Linking Modality Isolation in Heterogeneous Collaborative Perception

To address the challenge of modality isolation in heterogeneous collaborative perception where agents lack co-occurring training data, the paper proposes CodeAlign, an efficient, co-occurrence-free framework that achieves state-of-the-art performance by aligning modalities through cross-modal feature-code-feature translation using codebooks.

Changxing Liu, Zichen Chao, Siheng Chen

Published 2026-03-03
📖 4 min read☕ Coffee break read

Imagine a group of friends trying to solve a mystery together, but they all speak different languages and have never met each other before.

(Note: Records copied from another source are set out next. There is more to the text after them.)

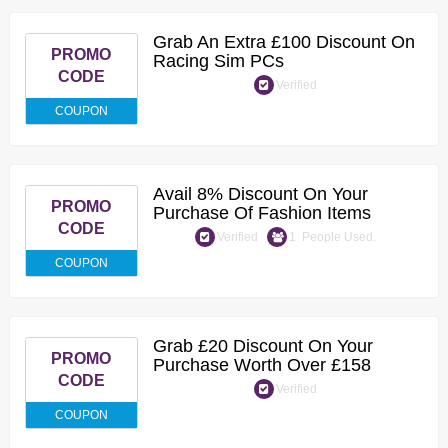
Grab An Extra £100 Discount On
PROMO
Racing Sim PCs
CODE
Verified
COUPON
Avail 8% Discount On Your
PROMO
Purchase Of Fashion Items
CODE
Verified
1 People Used.
COUPON
Grab £20 Discount On Your
PROMO
Purchase Worth Over £158
CODE
Verified
COUPON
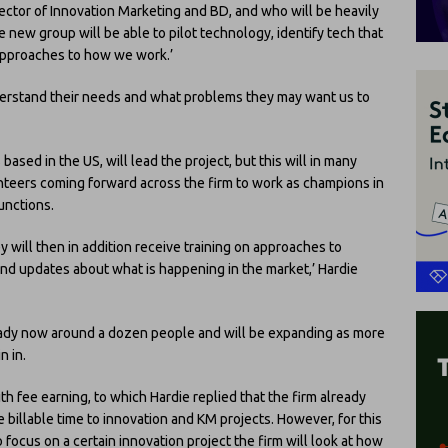
rector of Innovation Marketing and BD, and who will be heavily
the new group will be able to pilot technology, identify tech that
 approaches to how we work.’
nderstand their needs and what problems they may want us to
s based in the US, will lead the project, but this will in many
teers coming forward across the firm to work as champions in
unctions.
y will then in addition receive training on approaches to
and updates about what is happening in the market,’ Hardie
lready now around a dozen people and will be expanding as more
n in.
th fee earning, to which Hardie replied that the firm already
 billable time to innovation and KM projects. However, for this
 focus on a certain innovation project the firm will look at how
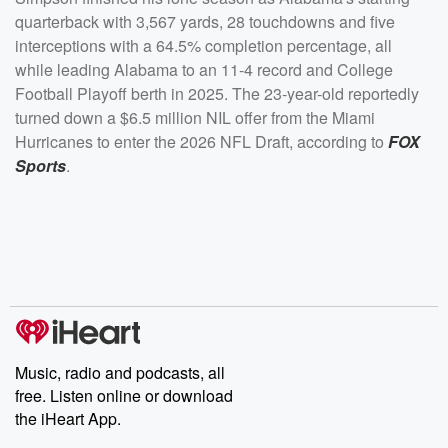
quarterback with 3,567 yards, 28 touchdowns and five
interceptions with a 64.5% completion percentage, all
while leading Alabama to an 11-4 record and College
Football Playoff berth in 2025. The 23-year-old reportedly
turned down a $6.5 million NIL offer from the Miami
Hurricanes to enter the 2026 NFL Draft, according to
FOX
Sports
.
Music, radio and podcasts, all
free. Listen online or download
the iHeart App.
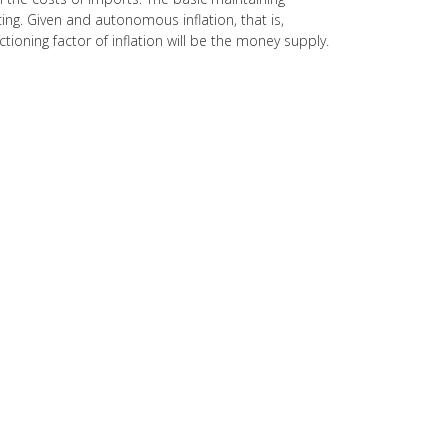
ng. Given and autonomous inflation, that is,
ning factor of inflation will be the money supply.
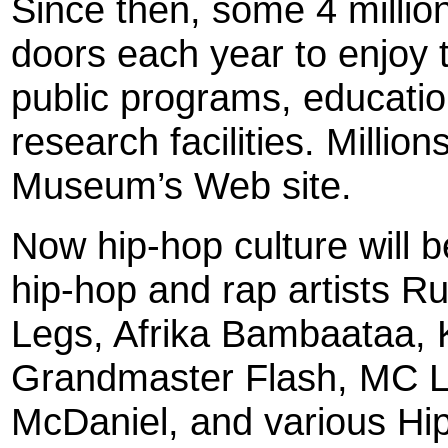
Since then, some 4 million
doors each year to enjoy 
public programs, education
research facilities. Millio
Museum’s Web site.
Now hip-hop culture will b
hip-hop and rap artists R
Legs, Afrika Bambaataa, 
Grandmaster Flash, MC L
McDaniel, and various Hip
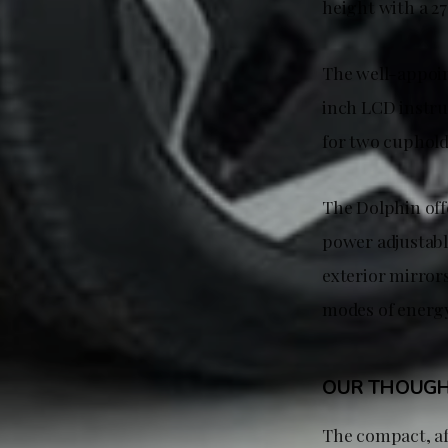
height with a 
The well-appoin
inch LCD instru
for two cuphold
The Dolphin off
power adjustable
exterior mirrors
modes of energy
OUR THOUG
The compact, af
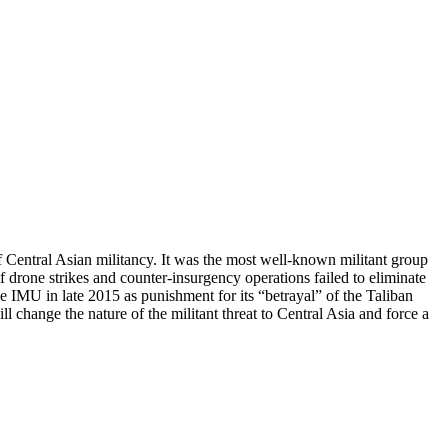
Central Asian militancy. It was the most well-known militant group
f drone strikes and counter-insurgency operations failed to eliminate
he IMU in late 2015 as punishment for its “betrayal” of the Taliban
ll change the nature of the militant threat to Central Asia and force a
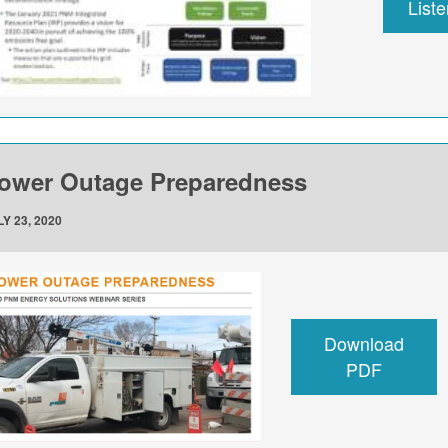
List
ower Outage Preparedness
Y 23, 2020
Download
PDF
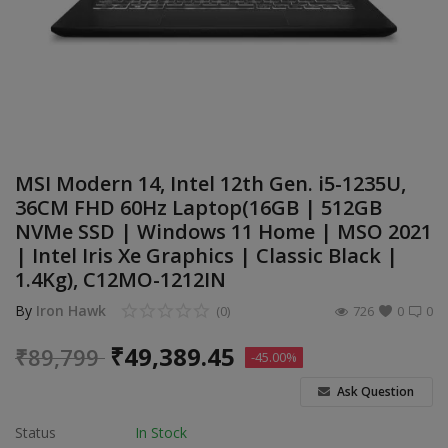
Build Custom PC
Wishlist
Contact
Blog
MSI Modern 14, Intel 12th Gen. i5-1235U,
36CM FHD 60Hz Laptop(16GB | 512GB
Login
NVMe SSD | Windows 11 Home | MSO 2021
| Intel Iris Xe Graphics | Classic Black |
Register
1.4Kg), C12MO-1212IN
Location
By
Iron Hawk
(0)
726
0
0
INR (₹)
₹
49,389.45
₹
89,799
-45.00%
Ask Question
Status
In Stock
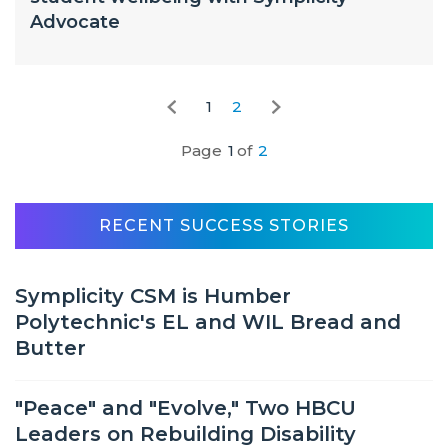
Advocate
1
2
Page
1
of
2
RECENT SUCCESS STORIES
Symplicity CSM is Humber
Polytechnic's EL and WIL Bread and
Butter
"Peace" and "Evolve," Two HBCU
Leaders on Rebuilding Disability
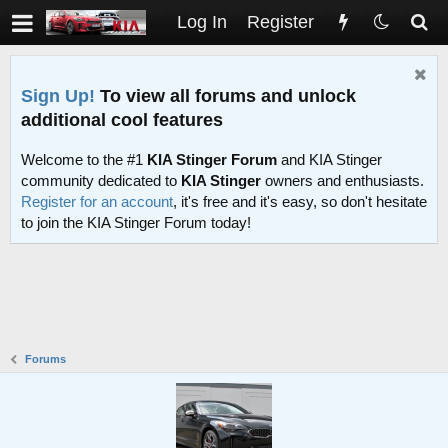
Log In
Register
Sign Up!
To view all forums and unlock
additional cool features
Welcome to the #1
KIA Stinger Forum
and KIA Stinger
community dedicated to
KIA Stinger
owners and enthusiasts.
Register for an account
, it's free and it's easy, so don't hesitate
to join the KIA Stinger Forum today!
Forums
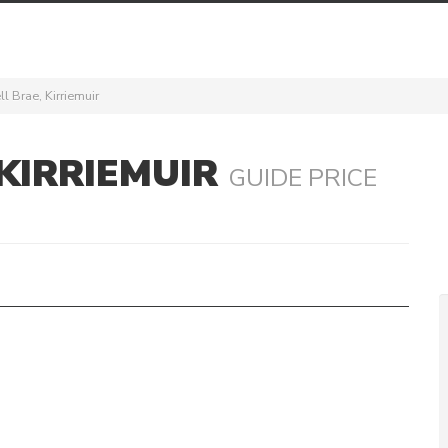
l Brae, Kirriemuir
KIRRIEMUIR
GUIDE PRICE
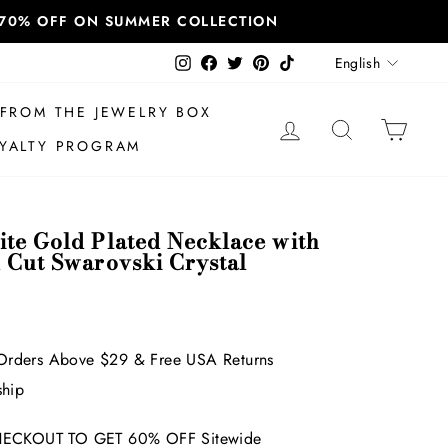
T 70% OFF ON SUMMER COLLECTION
Language
Instagram
Facebook
Twitter
Pinterest
TikTok
English
FROM THE JEWELRY BOX
LOG IN
SEARCH
CAR
YALTY PROGRAM
ite Gold Plated Necklace with
d Cut Swarovski Crystal
Orders Above $29 & Free USA Returns
ship
ECKOUT TO GET 60% OFF Sitewide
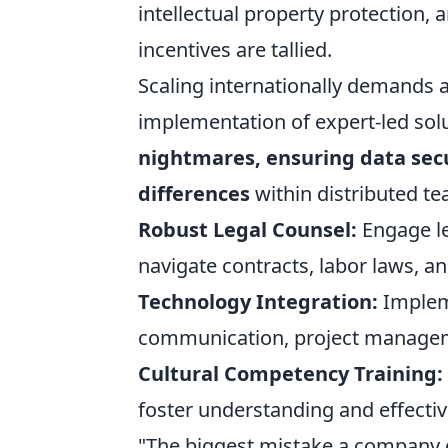
intellectual property protection,
incentives are tallied.
Scaling internationally demands a
implementation of expert-led so
nightmares, ensuring data secu
differences
within distributed t
Robust Legal Counsel:
Engage leg
navigate contracts, labor laws, an
Technology Integration:
Impleme
communication, project managem
Cultural Competency Training:
foster understanding and effecti
"The biggest mistake a company c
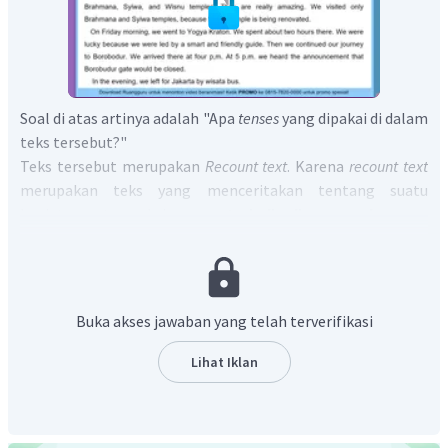
Soal di atas artinya adalah "Apa
tenses
yang dipakai di dalam
teks tersebut?"
Teks tersebut merupakan
Recount text
. Karena
recount text
merupakan teks yang menceritakan tentang suatu
kegiatan atau aksi yang
terjadi di masa lampau
,
maka
r
ecount text
menggunakan
Simple Past Tense.
Jadi jawaban dari soal di atas adalah "
Simple Past Tense
is used in this text
".
Buka akses jawaban yang telah terverifikasi
Lihat Iklan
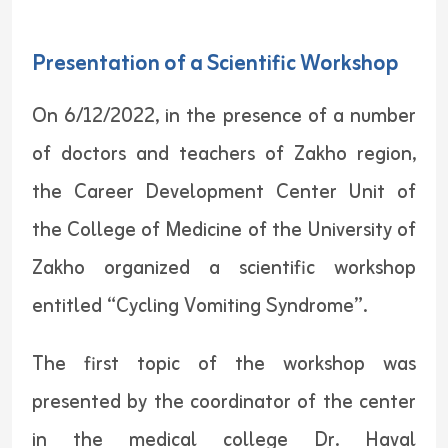
Presentation of a Scientific Workshop
On 6/12/2022, in the presence of a number
of doctors and teachers of Zakho region,
the Career Development Center Unit of
the College of Medicine of the University of
Zakho organized a scientific workshop
entitled “Cycling Vomiting Syndrome”.
The first topic of the workshop was
presented by the coordinator of the center
in the medical college Dr. Haval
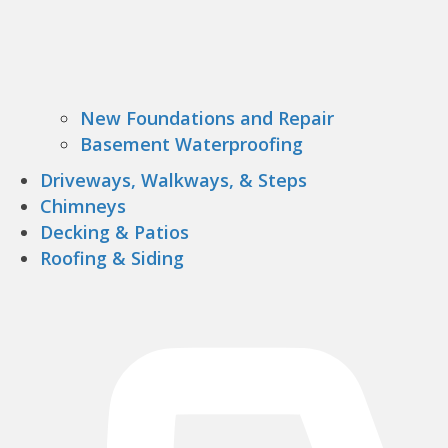
New Foundations and Repair
Basement Waterproofing
Driveways, Walkways, & Steps
Chimneys
Decking & Patios
Roofing & Siding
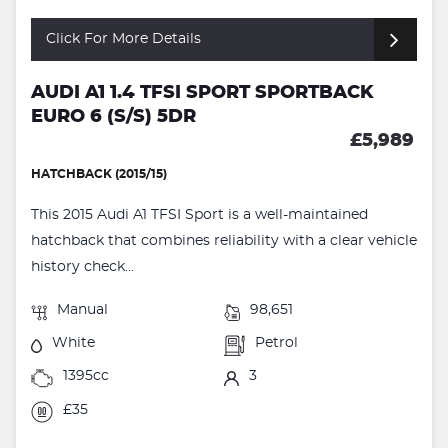
Click For More Details
AUDI A1 1.4 TFSI SPORT SPORTBACK
EURO 6 (S/S) 5DR
£5,989
HATCHBACK (2015/15)
This 2015 Audi A1 TFSI Sport is a well-maintained
hatchback that combines reliability with a clear vehicle
history check...
Manual
98,651
White
Petrol
1395cc
3
£35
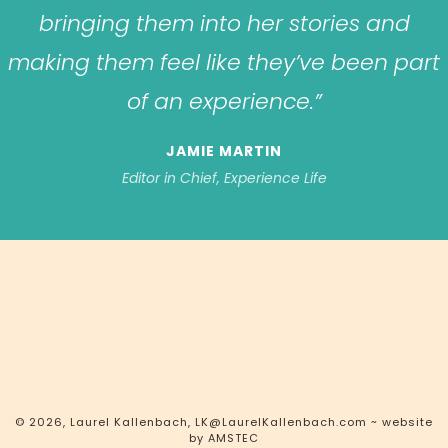
bringing them into her stories and
making them feel like they’ve been part
of an experience.”
JAMIE MARTIN
Editor in Chief, Experience Life
© 2026, Laurel Kallenbach,
LK@LaurelKallenbach.com
~ website
by
AMSTEC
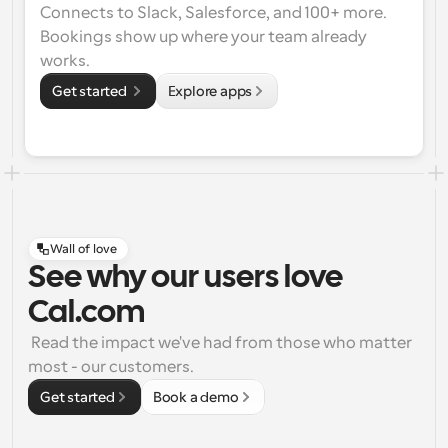
Connects to Slack, Salesforce, and 100+ more. 
Bookings show up where your team already 
works.
Get started 
Explore apps
Wall of love
See why our users love
Cal.com
 Read the impact we've had from those who matter 
most - our customers.
Get started
Book a demo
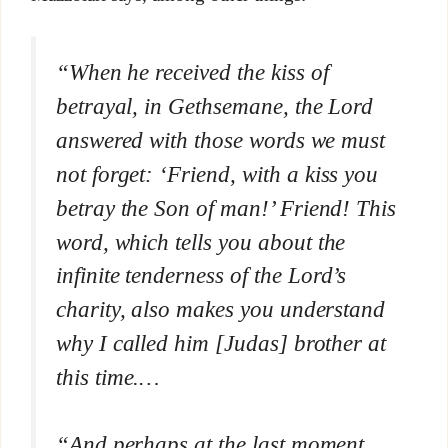
“When he received the kiss of
betrayal, in Gethsemane, the Lord
answered with those words we must
not forget: ‘Friend, with a kiss you
betray the Son of man!’
Friend!
This
word, which tells you about the
infinite tenderness of the Lord’s
charity, also makes you understand
why I called him [Judas] brother at
this time
.…
“And perhaps at the last moment,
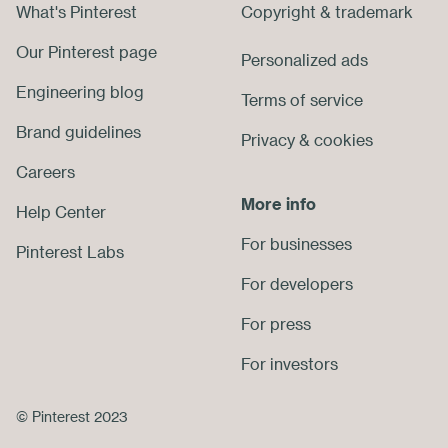
What's Pinterest
Copyright
&
trademark
Footer
Our Pinterest page
Personalized ads
Engineering blog
Terms of service
Brand guidelines
Privacy
&
cookies
Careers
More info
Help Center
For businesses
Pinterest Labs
For developers
For press
For investors
© Pinterest 2023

  • Friend A only has a high-tech 3D laser scanner (LiDAR) that sees the world as a cloud of points.
  • Friend B only has a standard camera that sees the world as a 2D photo.
  • Friend C has a different type of laser scanner.

In the world of self-driving cars, this is called Heterogeneous Collaborative Perception. The goal is for these cars to share what they see so they can "see" more than any single car could alone.

The Problem: The "Modality Isolation" Wall

Usually, to teach these cars to work together, you show them videos where Friend A and Friend B are looking at the exact same car at the exact same time. This helps them learn, "Oh, this laser point cloud looks like this camera picture."

But in the real world, data is messy.

  • Friend A's data was collected in New York in 2023.
  • Friend B's data was collected in Tokyo in 2024.
  • They never appear in the same video frame together.

This is Modality Isolation. It's like trying to translate a book from English to Japanese, but you've never seen an English sentence and its Japanese translation side-by-side. You only have a pile of English books and a pile of Japanese books, but no dictionary to link them.

Existing methods try to force a connection by guessing, but they fail because they rely on seeing the same scene twice. They also require sending huge amounts of raw data (like sending the whole photo instead of just a description), which clogs up the network.

The Solution: CodeAlign (The Universal Translator)

The authors propose CodeAlign, a clever new system that acts like a Universal Translator that doesn't need the original text to work.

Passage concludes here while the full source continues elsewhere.